Did feral hives die out from the mites like the "kept" hives did? Aren't they naturally small-cell?


----------



## Michael Bush (Aug 2, 2002)

Some of them died. Some did not. Many of us have been seeking out the survivors.

There are two issues that I see in feral hives dying. The first is the regression issue. A hive that swarmed from a large cell hive will only build an in between size (about 5.1mm average worker cell), not small cell (4.9mm or smaller). It's another swarm from that hive that will do that.

Second there is the issue of domestic hives crashing with large numbers of mites and robbers from the feral bees brining them back.

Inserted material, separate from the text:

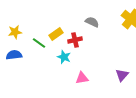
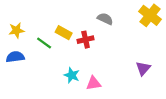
yellow rectangle: (56, 34) -> (64, 33), turned 64
cyan star: (64, 57) -> (72, 75), moved
purple triangle: (122, 75) -> (143, 68), moved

Having a stable population of mites as far as them breeding is one thing (due to the shorter pre and post capping times) but bringing in thousdands from outside may overwelm even a stable system.

Still I'm finding ferals. Before the mites most of them were the dark leather colored ones. Now I'm seeing more of the black ones.

The issue of crashing hives around you is why I would STILL monitor mite levels even on small cell. You don't know what's happening in a hive if you don't bother to monitor it. Besides it's reassuring to know and not be assuming.


----------



## naturebee (Dec 25, 2004)

--Did feral hives die out from the mites like the "kept" hives did? Aren't they naturally small-cell? 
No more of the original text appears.